Here are some tips to get you started:
1. There’s no universal format. Some crypto exchanges show their prices as a series of bars, while others display numbers and lines. If you’ve never traded before, it can be confusing at first, but don’t let that discourage you—the more you look at these charts, the more familiar they will become to you.
2. It’s helpful to remember that each currency has its own unique pattern and set of rules that govern how its price is expressed on a chart. Some indicators translate differently depending on whether they’re used with USD or ETH, so it’s very important to know what kind of chart you’re looking at when you first start out.
3. If you have time, look up the pattern for whichever chart type you’re trying to read for each cryptocurrency that interests you—there are plenty of resources online to help with this.
The Dow Theory
Dow theory is a market analysis technique that was developed by Charles Henry Dow, a Wall Street Journal founder. It involves measuring the stock market’s movement and then analyzing it in terms of the current conditions.
Dow theory was developed from the Dow Jones Industrial Average. This index was created by Dow to show how well the United States economy was doing. The index is made up of 12 stocks that Dow believed were important to the success of the economy. The most valuable stocks are in this index, because they have a large impact on the overall economy.
When Dow first started using his method, he would analyze these 12 stocks to try and predict how the economy would do over time. He noticed that when these stocks dropped or rose, it seemed to be in relation to each other. He also noticed that these stocks could go down and up together.
The concept of Dow theory is based on the idea that if one goes up, they all must go up or go down together. Based on this idea, he developed two rules; one was called primary trend and the other was called secondary trend and they were used to predict market changes over time. These two rules are what made Dow’s method so successful for so long.
How To Read a Crypto Chart?
A cryptocurrency chart contains a unique set of data points that can be used to identify trends and predict future prices. There are three main types of data points on a chart: candlesticks, indicators and lines. The most basic information on a chart is contained in the candlesticks, which show the opening price, highest price, lowest price and closing price of each day.
Candlesticks also shade areas under them according to whether each price point was above or below the closing price for that day. A candlestick with a long bottom and short top indicates that the closing price was lower than the opening price (and vice versa).
A candlestick chart is the most popular type of chart among cryptocurrency traders. Candlesticks are a Japanese invention that came about in the 1700s. They were originally used for trading rice and other commodities, but have since become more popular in Western trading markets.
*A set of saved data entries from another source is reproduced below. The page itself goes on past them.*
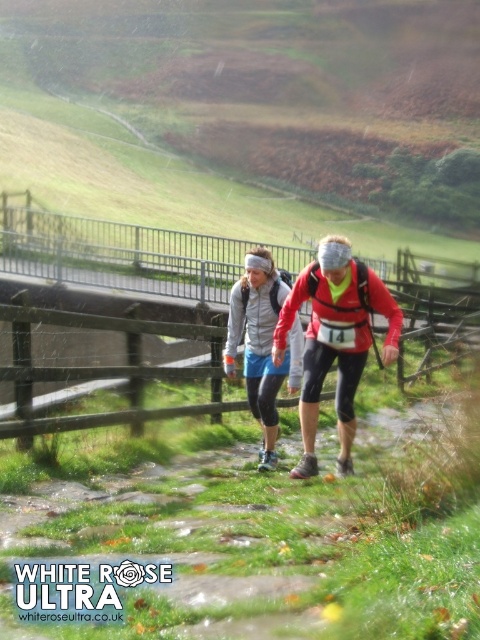 You are a participant in the White Rose Ultra trail run. You notice a wooden object at point (116, 253). What is the location of this wooden object relative to the trail?

The wooden object at point 0.392, 0.242 is located at the center of the trail.

You are a photographer positioned at the starting line of the White Rose Ultra trail race. You want to capture a photo of the matte gray jacket at center without the wooden at center blocking it. What should you do?

Move to the side so that the wooden at center is no longer between you and the matte gray jacket at center.

You are a participant in the White Rose Ultra trail run. You notice two runners wearing jackets with distinct colors. One is wearing a matte red jacket at center and the other a matte gray jacket at center. From your perspective, which runner is positioned to the right of the other?

The matte red jacket at center is to the right of the matte gray jacket at center, so the runner wearing the matte red jacket at center is positioned to the right of the runner wearing the matte gray jacket at center. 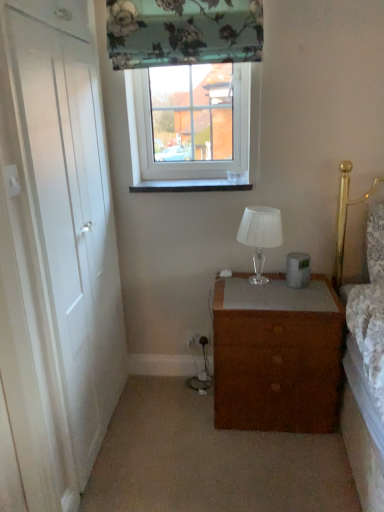 Where is `space that is in front of white glass lamp at center`? This screenshot has width=384, height=512. space that is in front of white glass lamp at center is located at coordinates (257, 293). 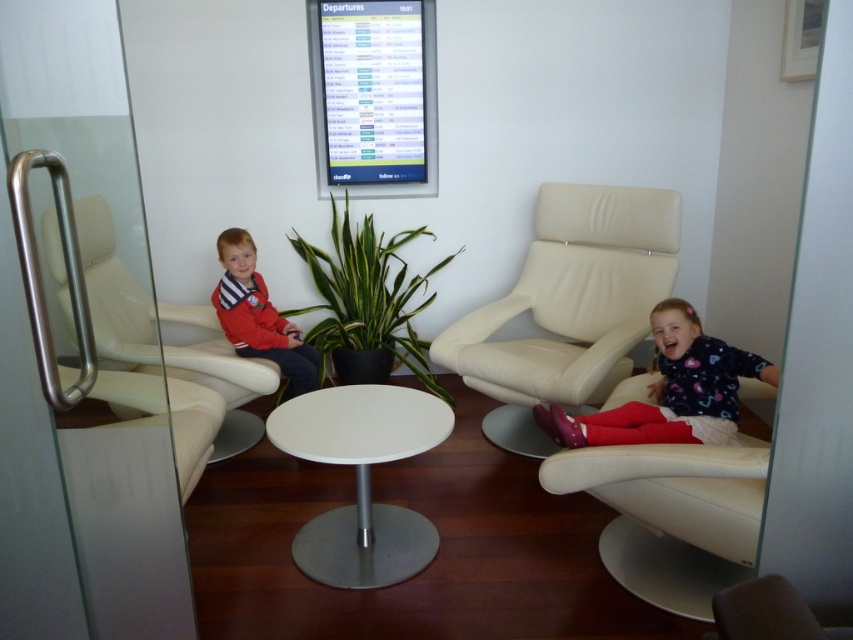 You are standing in the waiting area and need to place a small bag between the beige leather chair at right and the matte red jacket at left. Based on their positions, which object should the bag be closer to?

The beige leather chair at right is to the right of the matte red jacket at left, so the bag should be placed closer to the beige leather chair at right since it is positioned further to the right side of the area.

You are standing at the entrance of the waiting area and need to locate the beige leather chair at right. According to the coordinate system where the bottom left corner is the origin, can you determine its position?

The beige leather chair at right is located at point coordinates of (569, 307). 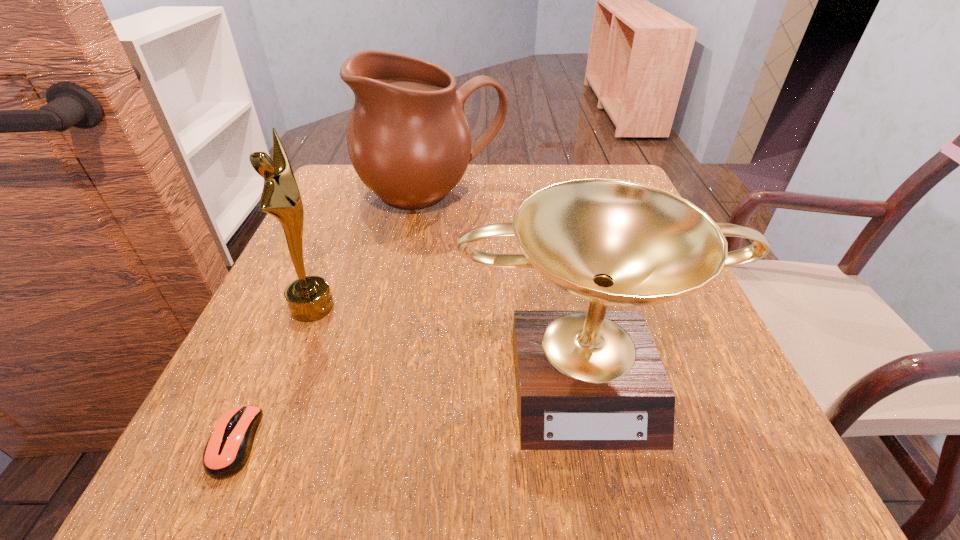 Choose which object is the second nearest neighbor to the left award. Please provide its 2D coordinates. Your answer should be formatted as a tuple, i.e. [(x, y)], where the tuple contains the x and y coordinates of a point satisfying the conditions above.

[(408, 139)]

Where is `the closest object to the right award`? The image size is (960, 540). the closest object to the right award is located at coordinates (309, 298). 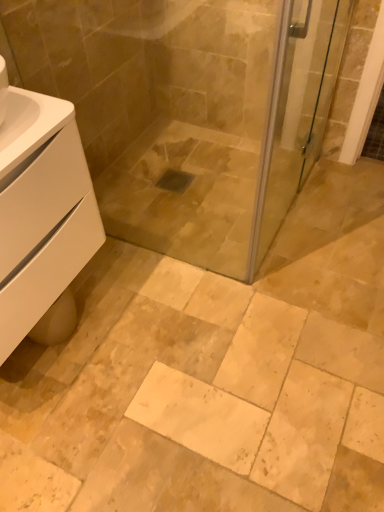 What do you see at coordinates (297, 110) in the screenshot? I see `transparent glass screen door at upper right` at bounding box center [297, 110].

Identify the location of transparent glass screen door at upper right. The height and width of the screenshot is (512, 384). (297, 110).

The width and height of the screenshot is (384, 512). Describe the element at coordinates (41, 216) in the screenshot. I see `white matte cabinet at lower left` at that location.

I want to click on white matte cabinet at lower left, so click(41, 216).

Find the location of a particular element. The image size is (384, 512). transparent glass screen door at upper right is located at coordinates (297, 110).

Based on their positions, is transparent glass screen door at upper right located to the left or right of white matte cabinet at lower left?

Clearly, transparent glass screen door at upper right is on the right of white matte cabinet at lower left in the image.

Is transparent glass screen door at upper right positioned before white matte cabinet at lower left?

No, it is behind white matte cabinet at lower left.

Does point (277, 63) come closer to viewer compared to point (19, 194)?

No, (277, 63) is further to viewer.

From the image's perspective, would you say transparent glass screen door at upper right is shown under white matte cabinet at lower left?

No.

From a real-world perspective, is transparent glass screen door at upper right located higher than white matte cabinet at lower left?

No, from a real-world perspective, transparent glass screen door at upper right is not above white matte cabinet at lower left.

Which of these two, transparent glass screen door at upper right or white matte cabinet at lower left, is wider?

Wider between the two is white matte cabinet at lower left.

Looking at this image, is transparent glass screen door at upper right shorter than white matte cabinet at lower left?

No.

Between transparent glass screen door at upper right and white matte cabinet at lower left, which one has larger size?

white matte cabinet at lower left is bigger.

Which is correct: transparent glass screen door at upper right is inside white matte cabinet at lower left, or outside of it?

transparent glass screen door at upper right is located beyond the bounds of white matte cabinet at lower left.

Are transparent glass screen door at upper right and white matte cabinet at lower left located far from each other?

Actually, transparent glass screen door at upper right and white matte cabinet at lower left are a little close together.

Is transparent glass screen door at upper right oriented away from white matte cabinet at lower left?

No, transparent glass screen door at upper right is not facing away from white matte cabinet at lower left.

How different are the orientations of transparent glass screen door at upper right and white matte cabinet at lower left in degrees?

0.546 degrees.

From the picture: How much distance is there between transparent glass screen door at upper right and white matte cabinet at lower left?

transparent glass screen door at upper right is 28.77 inches away from white matte cabinet at lower left.

I want to click on screen door directly beneath the white matte cabinet at lower left (from a real-world perspective), so click(x=297, y=110).

Between white matte cabinet at lower left and transparent glass screen door at upper right, which one appears on the left side from the viewer's perspective?

white matte cabinet at lower left.

Considering their positions, is white matte cabinet at lower left located in front of or behind transparent glass screen door at upper right?

Clearly, white matte cabinet at lower left is in front of transparent glass screen door at upper right.

Which is behind, point (42, 254) or point (296, 56)?

Positioned behind is point (296, 56).

From the image's perspective, is white matte cabinet at lower left positioned above or below transparent glass screen door at upper right?

Clearly, from the image's perspective, white matte cabinet at lower left is below transparent glass screen door at upper right.

From a real-world perspective, who is located higher, white matte cabinet at lower left or transparent glass screen door at upper right?

white matte cabinet at lower left.

Considering the sizes of objects white matte cabinet at lower left and transparent glass screen door at upper right in the image provided, who is thinner, white matte cabinet at lower left or transparent glass screen door at upper right?

transparent glass screen door at upper right.

Is white matte cabinet at lower left taller or shorter than transparent glass screen door at upper right?

white matte cabinet at lower left is shorter than transparent glass screen door at upper right.

Considering the sizes of objects white matte cabinet at lower left and transparent glass screen door at upper right in the image provided, who is bigger, white matte cabinet at lower left or transparent glass screen door at upper right?

white matte cabinet at lower left.

Would you say white matte cabinet at lower left is inside or outside transparent glass screen door at upper right?

white matte cabinet at lower left is outside transparent glass screen door at upper right.

Would you consider white matte cabinet at lower left to be distant from transparent glass screen door at upper right?

Actually, white matte cabinet at lower left and transparent glass screen door at upper right are a little close together.

Is white matte cabinet at lower left oriented away from transparent glass screen door at upper right?

No, white matte cabinet at lower left's orientation is not away from transparent glass screen door at upper right.

How distant is white matte cabinet at lower left from transparent glass screen door at upper right?

A distance of 28.77 inches exists between white matte cabinet at lower left and transparent glass screen door at upper right.

You are a GUI agent. You are given a task and a screenshot of the screen. Output one action in this format:
    pyautogui.click(x=<x>, y=<y>)
    Task: Click on the bathroom cabinet that is in front of the transparent glass screen door at upper right
    This screenshot has height=512, width=384.
    Given the screenshot: What is the action you would take?
    pyautogui.click(x=41, y=216)

Identify the location of screen door beneath the white matte cabinet at lower left (from a real-world perspective). The width and height of the screenshot is (384, 512). (297, 110).

Find the location of a particular element. bathroom cabinet lying in front of the transparent glass screen door at upper right is located at coordinates (41, 216).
There are two main types of candlesticks—the long-legged bearish candle, known as “Marubozu”, and the short-legged bullish candle, known as “Doji”. The Marubozu is one of the most important candlesticks because it shows that the buying pressure was high during the period of time represented by the candle.
In order to qualify as a Marubozu, the body of the candlestick must be entirely white or black. If there is any shading within the body, then it cannot be considered a Marubozu. A doji occurs when an open/close price is exactly at the midpoint of the high/low range for that day.